Configure the service with environment variables:

# .env file for Python service
HOST=0.0.0.0
PORT=8000
DEBUG=false
REDIS_URL=redis://localhost:6379/0
DATABASE_URL=postgresql://user:password@localhost/optimizer
USE_MEMORY_STORAGE=true  # Set to false for PostgreSQL persistence
MAX_TRIALS_PER_STUDY=1000
DEFAULT_TIMEOUT_SECONDS=3600
MAX_CONCURRENT_JOBS=10

Production Features

The Python service includes enterprise-ready features:

Fault Tolerance:

Scalability:

Observability:

Advanced Parameter Templates

The service includes optimized parameter templates for different scenarios:

# Using the Python adapter directly
from app.mipro_adapter import MiProAdapter, MiProConfiguration

# Light optimization (fast, good for development)
config = MiProConfiguration(optimization_level="light")
adapter = MiProAdapter(config)

request = adapter.create_optimization_request(
    study_name="email_classification",
    parameter_sets=["instruction_generation", "demo_selection"]
)

# Medium optimization (balanced, good for most use cases)
config = MiProConfiguration(optimization_level="medium")

# Heavy optimization (thorough, good for production)
config = MiProConfiguration(optimization_level="heavy")

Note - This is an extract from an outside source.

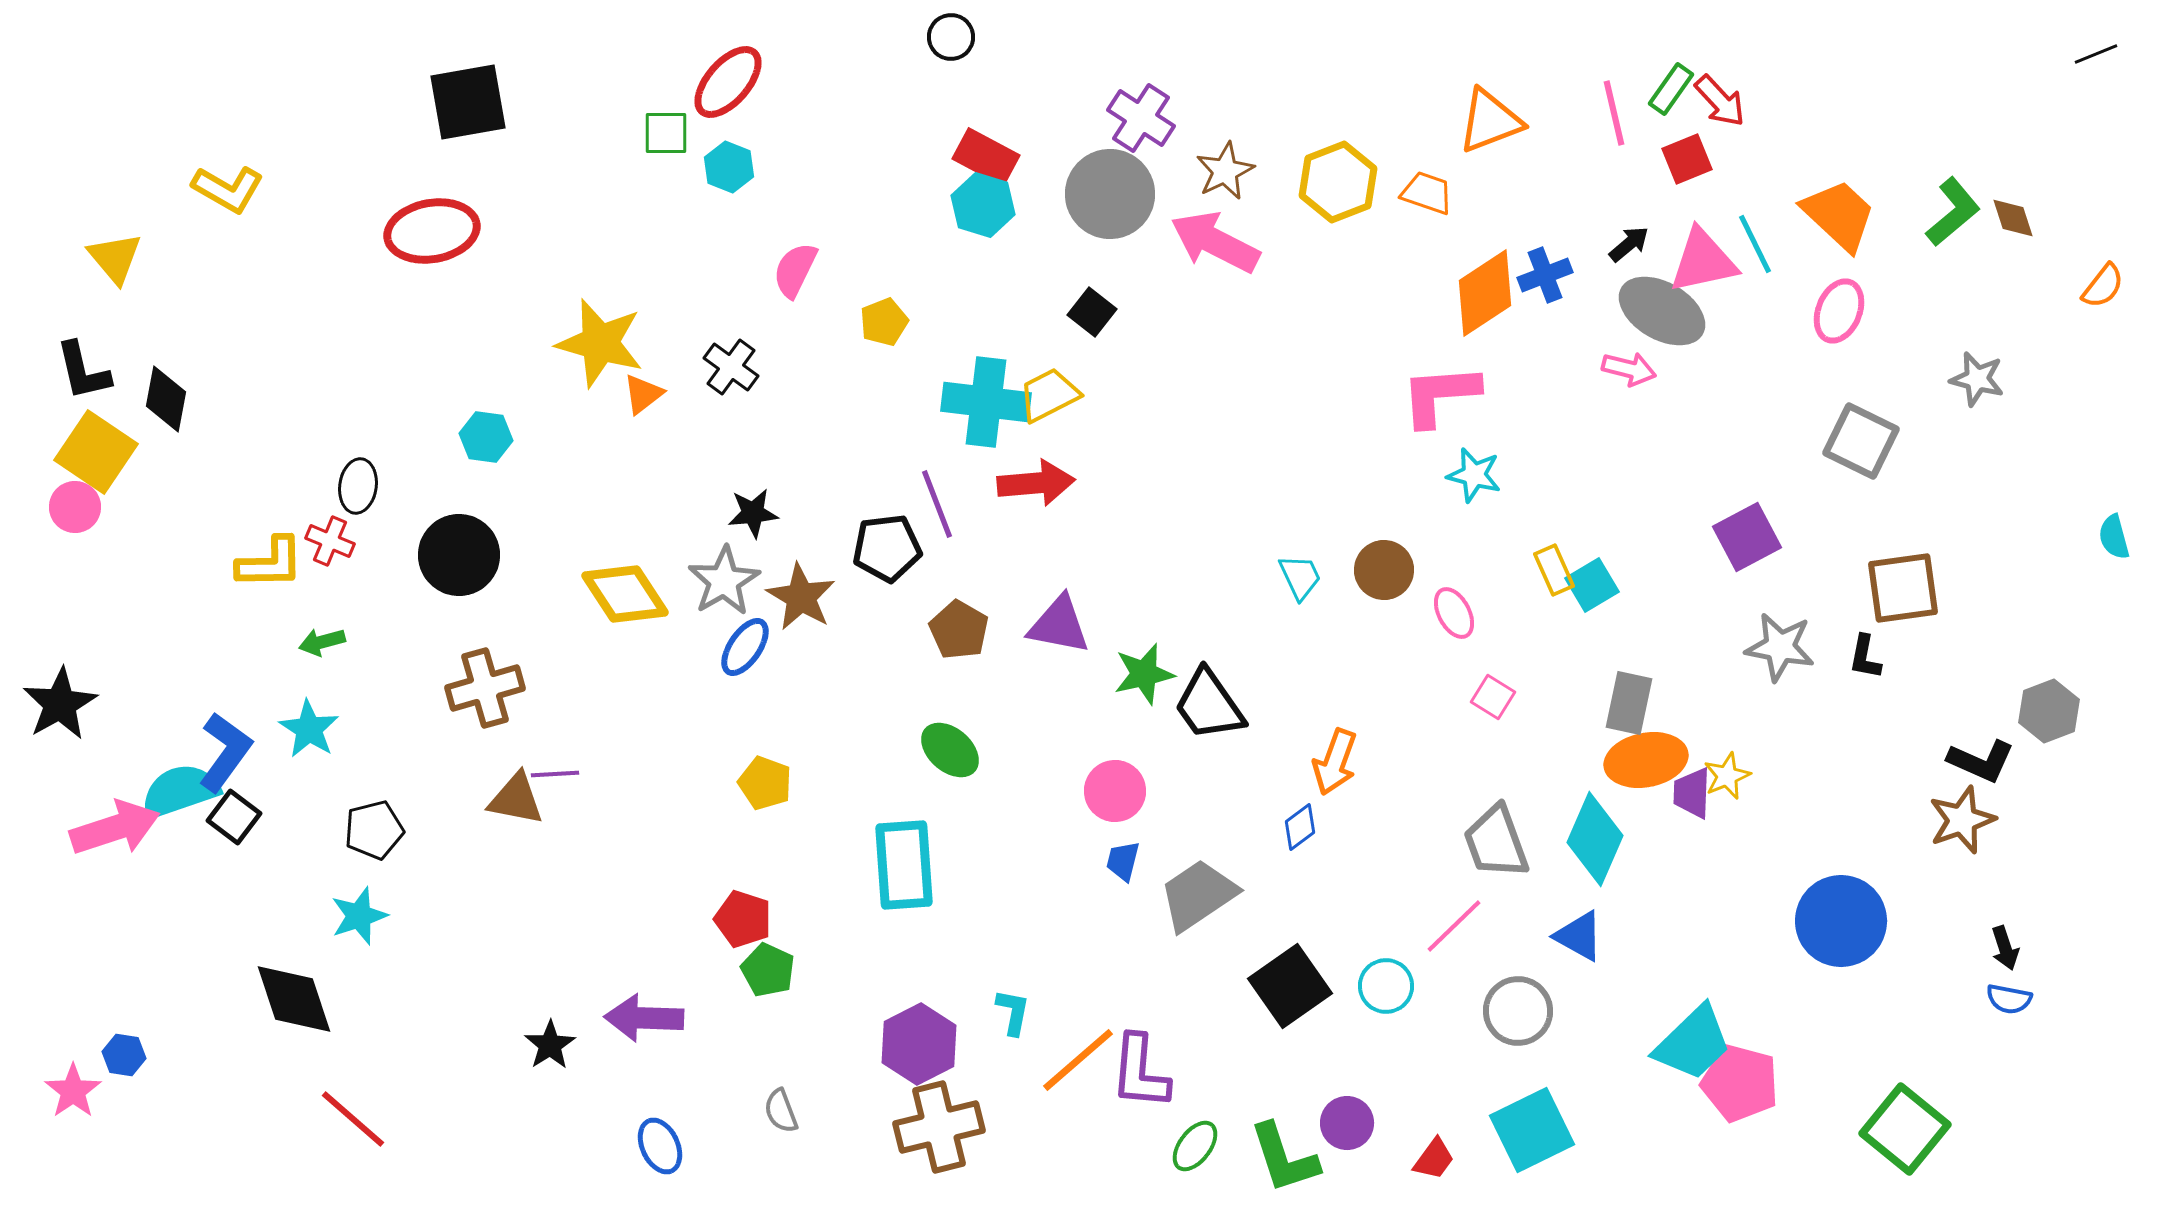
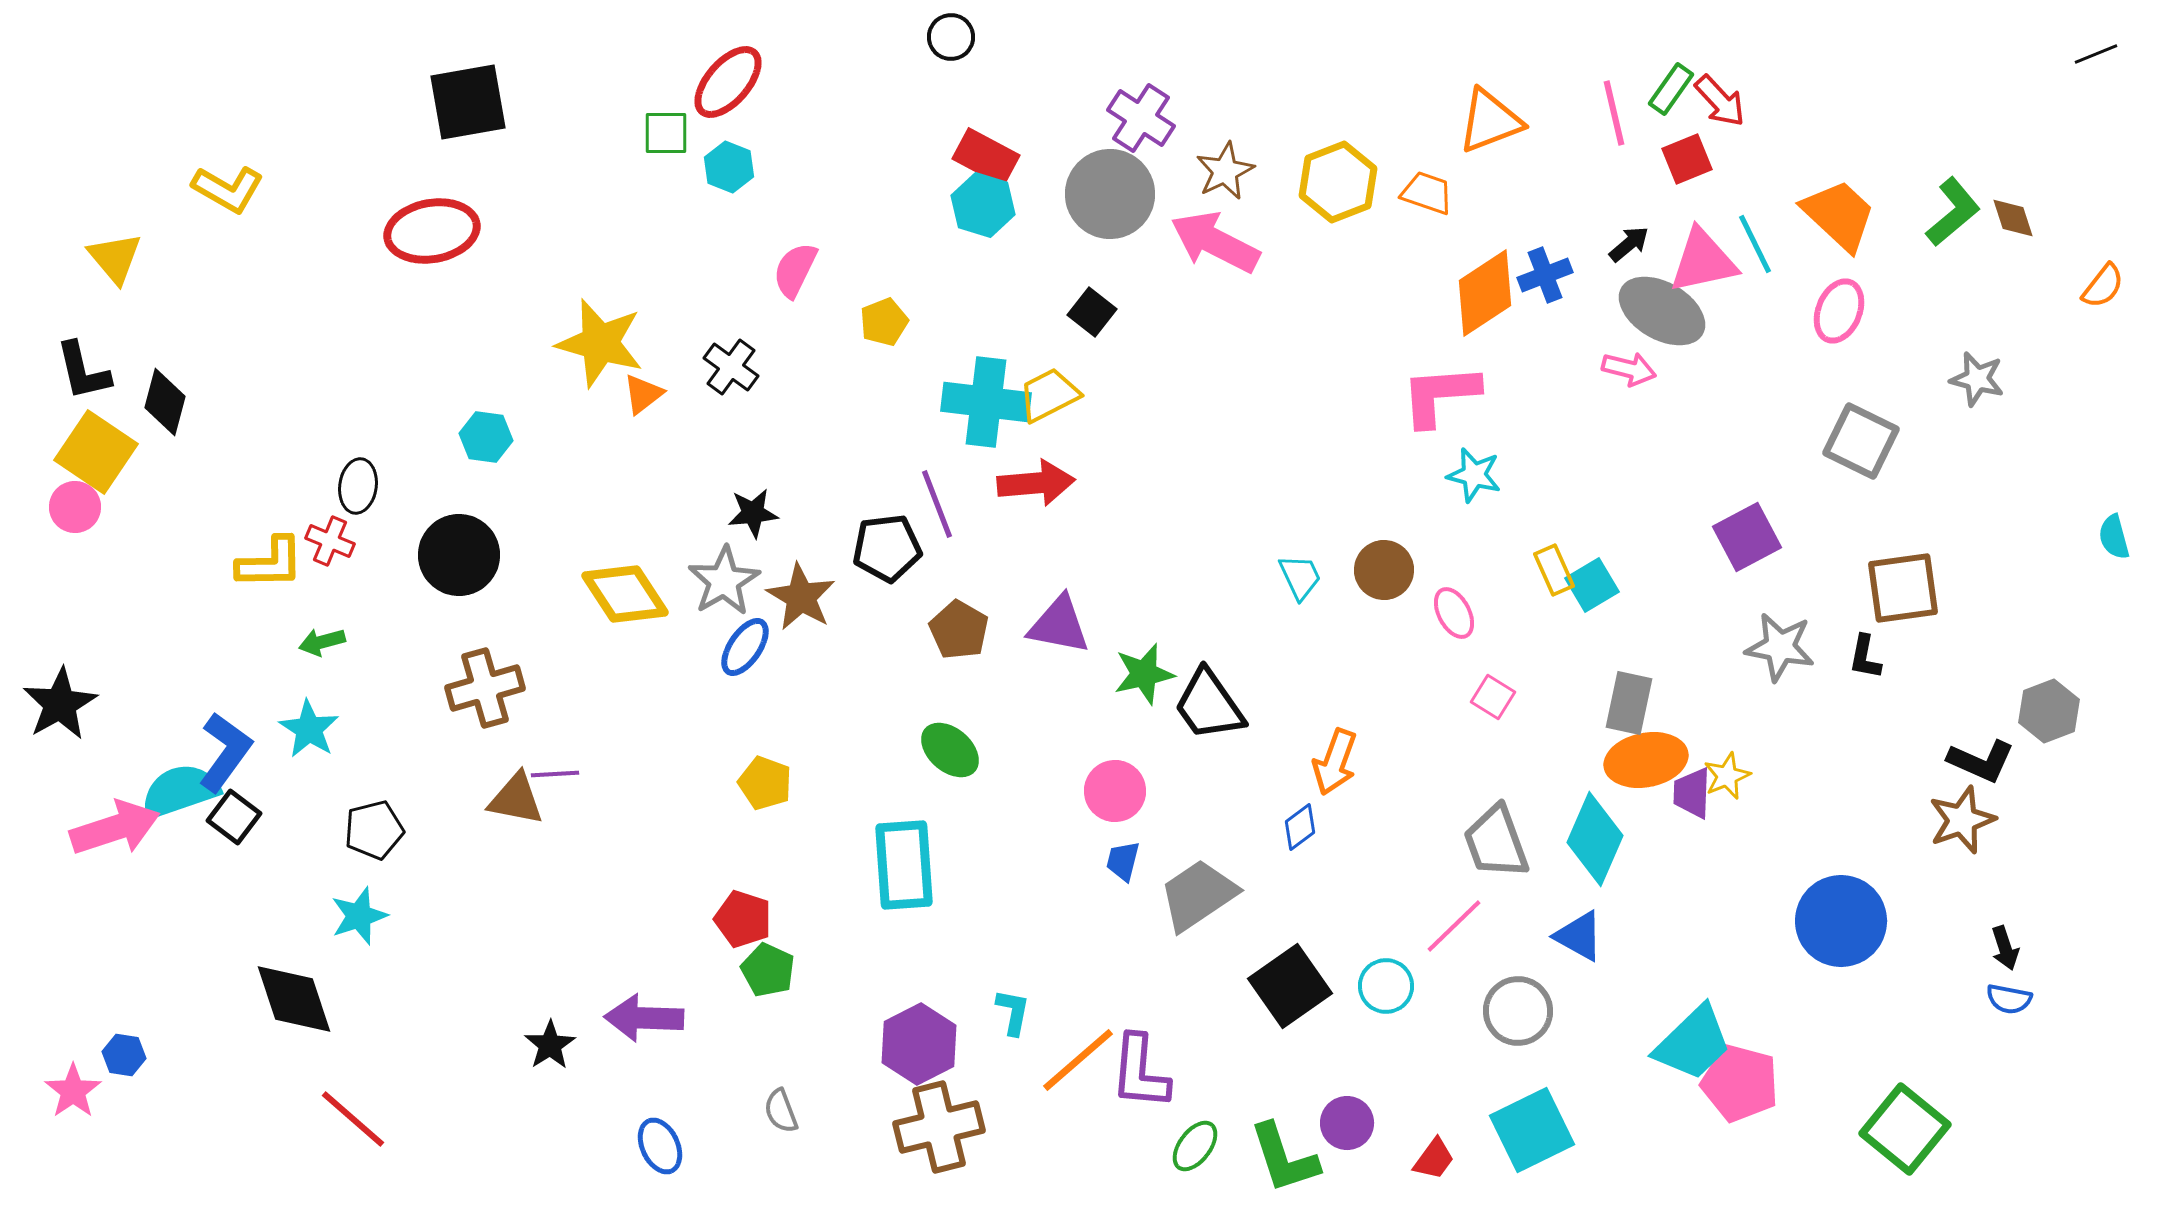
black diamond at (166, 399): moved 1 px left, 3 px down; rotated 4 degrees clockwise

Integration with TypeScript

Switch between local and Python optimization seamlessly:

// Environment variable controls which optimizer to use
const usePythonOptimizer = process.env.USE_PYTHON_OPTIMIZER === "true";

const optimizer = new AxMiPRO({
  studentAI,
  examples,
  numTrials: usePythonOptimizer ? 100 : 20,

  // Python service settings (only used if endpoint is provided)
  ...(usePythonOptimizer && {
    optimizerEndpoint: process.env.OPTIMIZER_ENDPOINT ||
      "http://localhost:8000",
    bayesianOptimization: true,
    acquisitionFunction: "expected_improvement",
  }),

  onProgress: (update) => {
    const mode = usePythonOptimizer ? "Python/Bayesian" : "TypeScript/Local";
    console.log(
      `[${mode}] Trial ${update.round}: ${update.currentScore.toFixed(3)}`,
    );
  },
});

Development Workflow

  1. Start with TypeScript for quick prototyping:

    npm run tsx ./src/examples/mipro-python-optimizer.ts
  2. Scale to Python for production optimization:

    # Terminal 1: Start Python service
    cd src/optimizer && uv run ax-optimizer server start
    
    # Terminal 2: Run with Python service
    USE_PYTHON_OPTIMIZER=true npm run tsx ./src/examples/mipro-python-optimizer.ts
  3. Deploy to production with Docker:

    cd src/optimizer && docker-compose up -d

This provides a smooth development path from prototype to production with the same codebase!